**WORK INSTRUCTIONS:** Every line from the line containing "詰まり」が、増していく。" through the final line of the data is to be printed exactly; no other line is to appear.

-.-.-

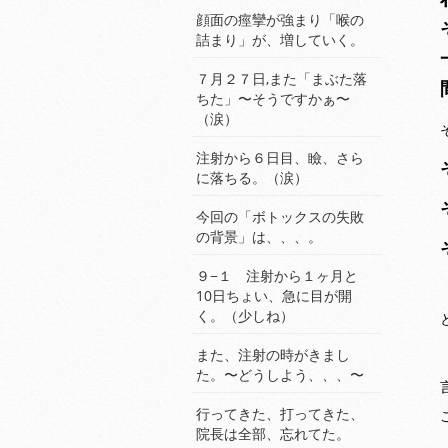
顔面の痙攣が強まり「喉の
詰まり」が、増していく。
７月２７日,また「まぶた落
ちた」〜そうですかぁ〜
（涙）
注射から６日目、瞼、さら
に落ちる。（涙）
今回の「ボトックスの失敗
の背景」は、、、。
９−１ 注射から１ヶ月と
10日ちょい、急に目が開
く。（少しね）
また、注射の時がきまし
た。〜どうしよう、、、〜
行ってきた、打ってきた、
院長は全部、忘れてた。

-.-.-

**EXERCISE RESPONSE:**
詰まり」が、増していく。
７月２７日,また「まぶた落
ちた」〜そうですかぁ〜
（涙）
注射から６日目、瞼、さら
に落ちる。（涙）
今回の「ボトックスの失敗
の背景」は、、、。
９−１ 注射から１ヶ月と
10日ちょい、急に目が開
く。（少しね）
また、注射の時がきまし
た。〜どうしよう、、、〜
行ってきた、打ってきた、
院長は全部、忘れてた。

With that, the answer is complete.